From Tax Time 2026, large APRA-regulated super funds and large collective investment vehicles (CIVs) with total fund/business income exceeding AUD 250 million will be required to lodge a reportable tax position (RTP) schedule, bringing their self-disclosure obligations in line with those of companies.ย 

The Australian Taxation Office (ATO) announced on 21 April 2026 that from Tax Time (TT) 2026, reportable tax position (RTP) schedule obligations will apply to large APRA-regulated super funds and large collective investment vehicles (CIVs) that have:

  • total fund/business income exceeding AUD 250 million, and
  • meet the lodgment criteria set out in the relevant RTP schedule instructions.

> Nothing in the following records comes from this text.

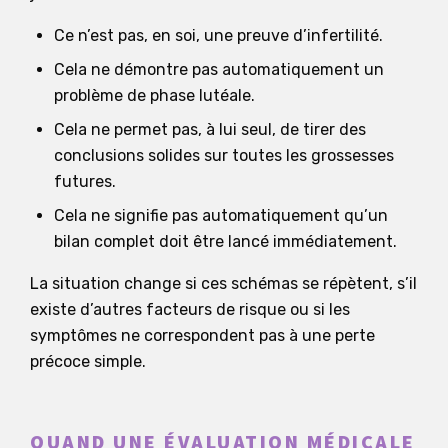
Ce n’est pas, en soi, une preuve d’infertilité.
Cela ne démontre pas automatiquement un
problème de phase lutéale.
Cela ne permet pas, à lui seul, de tirer des
conclusions solides sur toutes les grossesses
futures.
Cela ne signifie pas automatiquement qu’un
bilan complet doit être lancé immédiatement.
La situation change si ces schémas se répètent, s’il
existe d’autres facteurs de risque ou si les
symptômes ne correspondent pas à une perte
précoce simple.
QUAND UNE ÉVALUATION MÉDICALE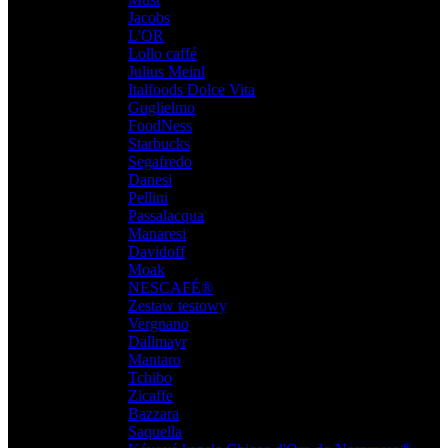
Jacobs
,
L'OR
,
Lollo caffé
,
Julius Meinl
,
Italfoods Dolce Vita
,
Guglielmo
,
FoodNess
,
Starbucks
,
Segafredo
,
Danesi
,
Pellini
,
Passalacqua
,
Manaresi
,
Davidoff
,
Moak
,
NESCAFÉ®
,
Zestaw testowy
,
Vergnano
,
Dallmayr
,
Mantaro
,
Tchibo
,
Zicaffe
,
Bazzara
,
Saquella
,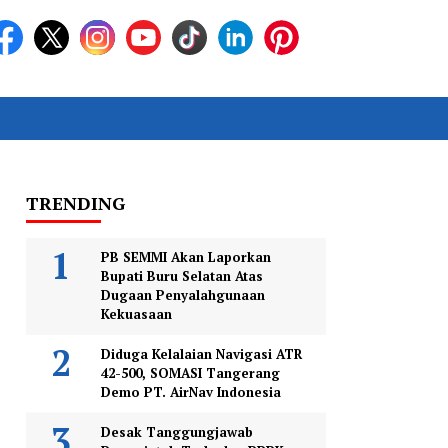
TRENDING
PB SEMMI Akan Laporkan
Bupati Buru Selatan Atas
Dugaan Penyalahgunaan
Kekuasaan
Diduga Kelalaian Navigasi ATR
42-500, SOMASI Tangerang
Demo PT. AirNav Indonesia
Desak Tanggungjawab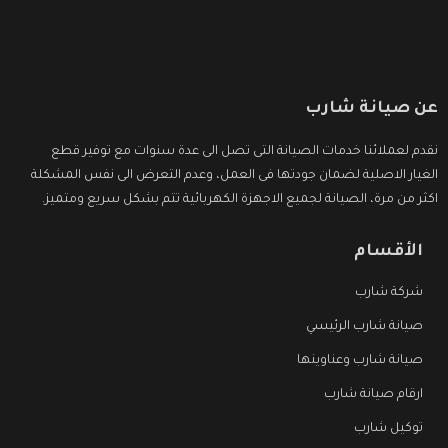
عن صيانة شارب
نقدم لعملائنا خدمات الصيانة التى تصل الى عدة سنوات مع توفير قطع
الغيار الاصلية لضمان جودتها فى العمل، وعدم التعرض الى نفس المشكلة
اكثر من مرة، الصيانة لجميع الاجهزة الكهربائية تتم بشكل سريع ومتميز.
الأقسام
شركة شارب
صيانة شارب الرئيسي
صيانة شارب وعناوينها
ارقام صيانة شارب
توكيل شارب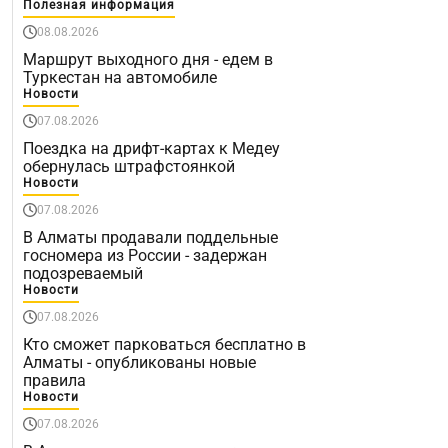
Полезная информация
08.08.2026
Маршрут выходного дня - едем в
Туркестан на автомобиле
Новости
07.08.2026
Поездка на дрифт-картах к Медеу
обернулась штрафстоянкой
Новости
07.08.2026
В Алматы продавали поддельные
госномера из России - задержан
подозреваемый
Новости
07.08.2026
Кто сможет парковаться бесплатно в
Алматы - опубликованы новые
правила
Новости
07.08.2026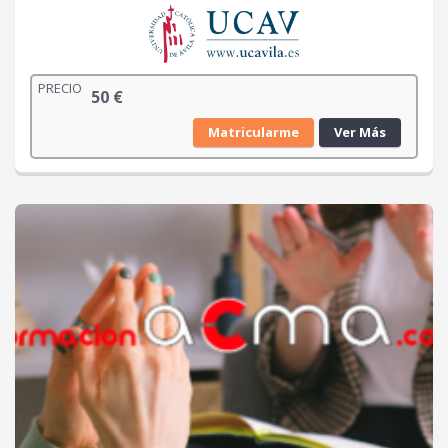
PRECIO
50
€
Matricularme
Ver Más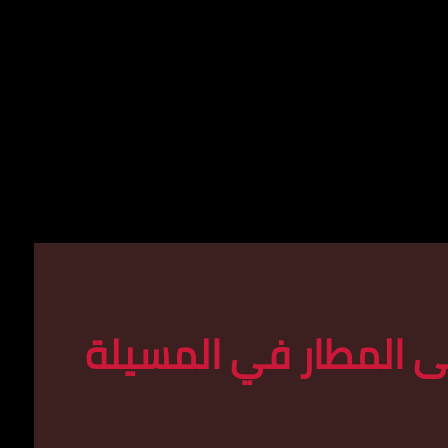
ى المطار في المسيلة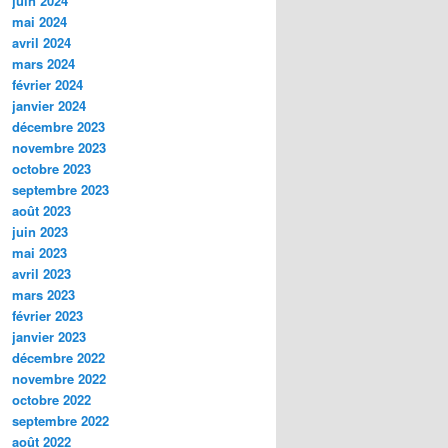
juin 2024
mai 2024
avril 2024
mars 2024
février 2024
janvier 2024
décembre 2023
novembre 2023
octobre 2023
septembre 2023
août 2023
juin 2023
mai 2023
avril 2023
mars 2023
février 2023
janvier 2023
décembre 2022
novembre 2022
octobre 2022
septembre 2022
août 2022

A Fund RTP schedule and CIV RTP schedule have been developed, tailored for these respective entities. This inclusion aligns with a differentiated approach to obtaining justified trust for the superannuation and CIV industry, both for significant and general pool taxpayers.

By increasing the scope and regularity of self-disclosure obligations on large APRA-regulated super funds and large CIVs, the ATO can:

  • promote a level playing field by ensuring super funds and CIVs have the same obligations as companies to disclose their most contestable and material tax positions
  • improve focus on maintaining high levels of assurance and continue to detect and treat areas of low assurance
  • continue to streamline the information gathering process and tailor engagement with taxpayers
  • make informed decisions about future engagements with taxpayers.

For companies that already lodge an RTP schedule, this will now be called the Company RTP schedule; however, the obligation remains unchanged and lodgment should continue by the due date.

RTP schedules will be due with the relevant income tax return lodgment and will constitute an approved form.